**Requirement**:
Up to and including the line with "організувати для неї незвичайний досвід, який", copy the records below exactly from their first line.

**Supplied data**:

- Opening Delimiter -

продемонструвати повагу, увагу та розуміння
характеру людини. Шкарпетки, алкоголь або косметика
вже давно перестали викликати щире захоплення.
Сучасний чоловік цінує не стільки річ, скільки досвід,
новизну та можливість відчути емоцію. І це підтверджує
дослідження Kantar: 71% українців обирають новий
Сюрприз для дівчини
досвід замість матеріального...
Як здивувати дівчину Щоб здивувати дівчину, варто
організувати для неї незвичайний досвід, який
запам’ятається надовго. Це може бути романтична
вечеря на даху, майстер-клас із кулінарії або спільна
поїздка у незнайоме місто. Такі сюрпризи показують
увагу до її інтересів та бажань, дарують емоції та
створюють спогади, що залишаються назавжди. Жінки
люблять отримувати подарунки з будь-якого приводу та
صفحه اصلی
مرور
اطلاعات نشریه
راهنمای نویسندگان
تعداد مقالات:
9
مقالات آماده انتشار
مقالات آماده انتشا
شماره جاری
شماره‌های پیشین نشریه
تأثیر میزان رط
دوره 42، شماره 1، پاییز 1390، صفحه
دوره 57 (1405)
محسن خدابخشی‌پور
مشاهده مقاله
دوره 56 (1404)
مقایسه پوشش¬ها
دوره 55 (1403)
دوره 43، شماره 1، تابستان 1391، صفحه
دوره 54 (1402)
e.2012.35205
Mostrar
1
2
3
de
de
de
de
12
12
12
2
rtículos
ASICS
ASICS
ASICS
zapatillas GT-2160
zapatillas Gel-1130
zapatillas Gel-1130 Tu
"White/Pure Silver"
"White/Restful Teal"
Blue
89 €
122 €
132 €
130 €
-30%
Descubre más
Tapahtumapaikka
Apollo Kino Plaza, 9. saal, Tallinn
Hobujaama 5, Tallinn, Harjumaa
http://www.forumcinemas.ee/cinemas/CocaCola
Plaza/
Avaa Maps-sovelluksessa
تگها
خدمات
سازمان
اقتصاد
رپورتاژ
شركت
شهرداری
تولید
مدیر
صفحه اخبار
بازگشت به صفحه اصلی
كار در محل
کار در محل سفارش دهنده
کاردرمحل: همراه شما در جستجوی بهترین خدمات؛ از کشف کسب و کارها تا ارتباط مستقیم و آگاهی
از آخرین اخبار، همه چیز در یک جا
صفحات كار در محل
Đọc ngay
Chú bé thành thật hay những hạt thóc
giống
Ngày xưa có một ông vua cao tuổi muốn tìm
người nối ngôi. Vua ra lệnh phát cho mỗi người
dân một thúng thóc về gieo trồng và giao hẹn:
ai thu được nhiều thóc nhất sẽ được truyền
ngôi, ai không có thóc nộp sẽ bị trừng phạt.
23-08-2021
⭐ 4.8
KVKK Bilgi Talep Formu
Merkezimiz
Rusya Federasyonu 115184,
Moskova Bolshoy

- Closing Delimiter -

**Output for this exercise**:
продемонструвати повагу, увагу та розуміння
характеру людини. Шкарпетки, алкоголь або косметика
вже давно перестали викликати щире захоплення.
Сучасний чоловік цінує не стільки річ, скільки досвід,
новизну та можливість відчути емоцію. І це підтверджує
дослідження Kantar: 71% українців обирають новий
Сюрприз для дівчини
досвід замість матеріального...
Як здивувати дівчину Щоб здивувати дівчину, варто
організувати для неї незвичайний досвід, який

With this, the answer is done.